Russian criminal suspected in ransomware attack on colonial pipeline

WASHINGTON – A Russian criminal group could be responsible for a ransomware attack that shut down a major U.S. fuel pipeline, two sources familiar with the matter said on Sunday.

The group, known as DarkSide, is relatively new but has a sophisticated approach to the extortion business, the sources say.

Commerce Secretary Gina Raimondo said on Sunday that the White House was working to help Colonial Pipeline, the Georgian company that operates the pipeline, restart its 5,500-mile network.

The system runs from Texas to New Jersey and carries 45% of the East Coast fuel supply. In a statement on Sunday, the company said some smaller sidelines were operational, but the main lines remained down.

“We are in the process of restoring service to other laterals and will only bring our complete system back online when we believe it is safe to do so, and in full compliance with the approval of all federal regulations,” the company said.

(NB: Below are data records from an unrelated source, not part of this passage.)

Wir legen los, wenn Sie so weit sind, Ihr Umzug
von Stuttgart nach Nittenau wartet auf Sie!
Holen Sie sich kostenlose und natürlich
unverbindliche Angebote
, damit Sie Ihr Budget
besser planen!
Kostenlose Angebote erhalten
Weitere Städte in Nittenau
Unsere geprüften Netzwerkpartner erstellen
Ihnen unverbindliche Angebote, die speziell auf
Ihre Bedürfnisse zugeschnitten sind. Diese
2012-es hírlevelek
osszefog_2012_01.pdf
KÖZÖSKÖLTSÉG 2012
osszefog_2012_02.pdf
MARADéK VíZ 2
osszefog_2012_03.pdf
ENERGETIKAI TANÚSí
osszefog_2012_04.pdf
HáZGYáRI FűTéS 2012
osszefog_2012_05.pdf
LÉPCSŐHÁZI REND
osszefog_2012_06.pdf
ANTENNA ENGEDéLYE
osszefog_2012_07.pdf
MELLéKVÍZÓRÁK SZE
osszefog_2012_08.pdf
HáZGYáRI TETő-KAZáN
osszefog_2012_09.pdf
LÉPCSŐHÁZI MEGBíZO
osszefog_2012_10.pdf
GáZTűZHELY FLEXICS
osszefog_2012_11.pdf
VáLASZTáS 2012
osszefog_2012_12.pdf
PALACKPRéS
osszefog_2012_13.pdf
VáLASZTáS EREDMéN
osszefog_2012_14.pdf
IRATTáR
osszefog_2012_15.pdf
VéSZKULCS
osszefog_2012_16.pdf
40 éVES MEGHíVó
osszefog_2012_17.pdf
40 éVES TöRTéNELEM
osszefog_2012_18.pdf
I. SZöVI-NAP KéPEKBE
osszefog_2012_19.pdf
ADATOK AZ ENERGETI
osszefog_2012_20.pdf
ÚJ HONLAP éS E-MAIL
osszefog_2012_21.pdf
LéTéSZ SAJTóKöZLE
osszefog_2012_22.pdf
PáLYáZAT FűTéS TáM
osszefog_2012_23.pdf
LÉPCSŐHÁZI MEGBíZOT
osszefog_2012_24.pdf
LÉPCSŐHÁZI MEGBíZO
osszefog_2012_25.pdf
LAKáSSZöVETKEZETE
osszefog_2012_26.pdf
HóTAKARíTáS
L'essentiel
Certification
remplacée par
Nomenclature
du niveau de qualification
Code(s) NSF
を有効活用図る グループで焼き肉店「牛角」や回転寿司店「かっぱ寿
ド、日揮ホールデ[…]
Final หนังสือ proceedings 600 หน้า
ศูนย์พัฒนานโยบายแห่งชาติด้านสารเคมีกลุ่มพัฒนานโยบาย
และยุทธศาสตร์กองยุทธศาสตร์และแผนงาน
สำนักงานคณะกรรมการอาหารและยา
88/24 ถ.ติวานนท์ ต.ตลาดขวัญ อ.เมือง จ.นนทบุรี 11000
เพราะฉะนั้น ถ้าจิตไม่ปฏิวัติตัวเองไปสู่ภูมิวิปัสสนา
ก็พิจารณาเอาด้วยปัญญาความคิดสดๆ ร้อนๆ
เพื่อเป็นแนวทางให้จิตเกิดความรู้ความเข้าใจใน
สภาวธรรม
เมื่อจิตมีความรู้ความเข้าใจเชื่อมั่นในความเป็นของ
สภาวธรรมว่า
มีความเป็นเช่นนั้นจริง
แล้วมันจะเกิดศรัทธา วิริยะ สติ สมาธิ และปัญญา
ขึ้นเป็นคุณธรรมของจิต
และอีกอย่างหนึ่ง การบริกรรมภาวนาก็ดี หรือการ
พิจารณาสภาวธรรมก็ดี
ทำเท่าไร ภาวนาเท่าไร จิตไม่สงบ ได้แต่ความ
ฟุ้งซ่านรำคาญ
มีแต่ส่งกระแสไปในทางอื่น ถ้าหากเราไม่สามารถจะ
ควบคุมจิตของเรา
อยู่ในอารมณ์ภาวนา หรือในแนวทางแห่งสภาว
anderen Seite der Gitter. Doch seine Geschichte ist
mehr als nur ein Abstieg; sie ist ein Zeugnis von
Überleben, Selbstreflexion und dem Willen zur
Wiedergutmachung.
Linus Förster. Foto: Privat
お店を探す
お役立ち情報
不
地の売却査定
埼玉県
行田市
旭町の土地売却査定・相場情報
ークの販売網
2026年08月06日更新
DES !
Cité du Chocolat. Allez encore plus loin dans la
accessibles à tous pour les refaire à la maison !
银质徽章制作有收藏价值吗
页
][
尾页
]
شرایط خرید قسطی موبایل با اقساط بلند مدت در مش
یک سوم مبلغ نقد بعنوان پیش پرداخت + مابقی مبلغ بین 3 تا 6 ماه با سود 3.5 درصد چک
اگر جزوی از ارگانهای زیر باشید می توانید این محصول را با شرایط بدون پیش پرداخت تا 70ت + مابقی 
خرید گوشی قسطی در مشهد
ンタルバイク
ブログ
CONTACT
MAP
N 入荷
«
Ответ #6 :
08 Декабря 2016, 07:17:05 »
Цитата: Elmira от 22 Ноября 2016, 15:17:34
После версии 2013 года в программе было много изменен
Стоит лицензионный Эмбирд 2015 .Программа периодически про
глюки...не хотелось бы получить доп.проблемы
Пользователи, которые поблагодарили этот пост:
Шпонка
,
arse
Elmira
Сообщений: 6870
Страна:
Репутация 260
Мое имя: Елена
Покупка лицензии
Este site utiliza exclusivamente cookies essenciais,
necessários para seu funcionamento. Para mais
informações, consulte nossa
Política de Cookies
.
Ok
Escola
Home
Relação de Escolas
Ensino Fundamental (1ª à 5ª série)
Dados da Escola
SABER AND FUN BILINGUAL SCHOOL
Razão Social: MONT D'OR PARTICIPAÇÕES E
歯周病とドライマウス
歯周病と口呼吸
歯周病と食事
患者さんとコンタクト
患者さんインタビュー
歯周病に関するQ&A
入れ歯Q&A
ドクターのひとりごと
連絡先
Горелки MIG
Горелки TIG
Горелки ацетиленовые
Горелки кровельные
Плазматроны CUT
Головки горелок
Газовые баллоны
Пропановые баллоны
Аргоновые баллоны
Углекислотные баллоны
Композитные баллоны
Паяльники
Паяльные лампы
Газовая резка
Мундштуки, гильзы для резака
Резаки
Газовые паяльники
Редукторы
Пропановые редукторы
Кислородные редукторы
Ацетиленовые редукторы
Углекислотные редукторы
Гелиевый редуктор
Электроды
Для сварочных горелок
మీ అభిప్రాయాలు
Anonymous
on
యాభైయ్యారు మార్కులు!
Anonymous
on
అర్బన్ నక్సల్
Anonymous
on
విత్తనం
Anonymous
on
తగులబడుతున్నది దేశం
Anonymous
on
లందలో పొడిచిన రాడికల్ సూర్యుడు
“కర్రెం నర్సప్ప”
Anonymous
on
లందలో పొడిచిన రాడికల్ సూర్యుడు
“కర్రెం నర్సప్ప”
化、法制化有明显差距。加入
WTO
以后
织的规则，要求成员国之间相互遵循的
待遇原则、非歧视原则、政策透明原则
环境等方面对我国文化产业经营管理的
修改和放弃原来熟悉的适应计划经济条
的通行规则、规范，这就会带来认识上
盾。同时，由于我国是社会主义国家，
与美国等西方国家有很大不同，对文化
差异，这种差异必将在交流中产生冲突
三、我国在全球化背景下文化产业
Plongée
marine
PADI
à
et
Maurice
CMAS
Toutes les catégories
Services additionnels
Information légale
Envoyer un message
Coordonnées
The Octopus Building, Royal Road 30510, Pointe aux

Speaking on CBS’s “Face the Nation,” Raimondo called for the effort to reboot the networkan effort of all hands on the bridge at the moment. “

“We are working closely with the company, national and local authorities, to ensure that they return to normal operations as quickly as possible and that there are no disruptions in supply.”

She added: “Unfortunately, these types of attacks are more and more common. They are here to stay.

A White House official said on Sunday that the Energy Department was leading the government’s response to the attack. The agencies are predicting a number of scenarios in which the region’s fuel supply takes a hit, the official said.

Colonial Pipeline on Saturday blamed the cyber attack on ransomware and said some of its computer systems were affected. He added that he had “proactively” taken “certain systems to contain the threat” offline.

The company did not say what was requested or who requested it.

Although Russian hackers are often independent for the Kremlin, early indications suggest it was a criminal ploy – not a nation-state attack, the sources said.

But the fact that Colonial had to shut down the country’s largest gas pipeline shows how vulnerable America’s cyber infrastructure is to criminals and domestic adversaries, such as Russia, China and Iran, experts say.

“It could be the most impactful ransomware attack in history, from a cyber disaster turning into a real disaster,” said Andrew Rubin, CEO and co-founder of Illumio, a cybersecurity company.

“It’s an absolute nightmare, and it’s a recurring nightmare,” he said. “Businesses continue to rely and fully invest in detection as if they can prevent all breaches from happening. But this approach misses attacks over and over again. Before the next inevitable breach, the President and Congress must act on our shattered security model. “

If the culprit turns out to be a Russian criminal group, it will underline that Russia is giving free rein to criminal hackers who target the West, said Dmitry Alperovich, co-founder of cyber-company CrowdStrike and now executive chairman of a group. think tank, the Silverado Policy Accelerator.

“Whether they work for the state or not is increasingly irrelevant, given Russia’s obvious policy of harboring and tolerating cybercrime,” he said.

According to a leading Reuters cybersecurity reporter, DarkSide has its own dark web website which claims the group has made millions through cyber extortion and features an array of data leaked by victims who have not paid. ransom.

Tim stelloh and The Associated Press contributed.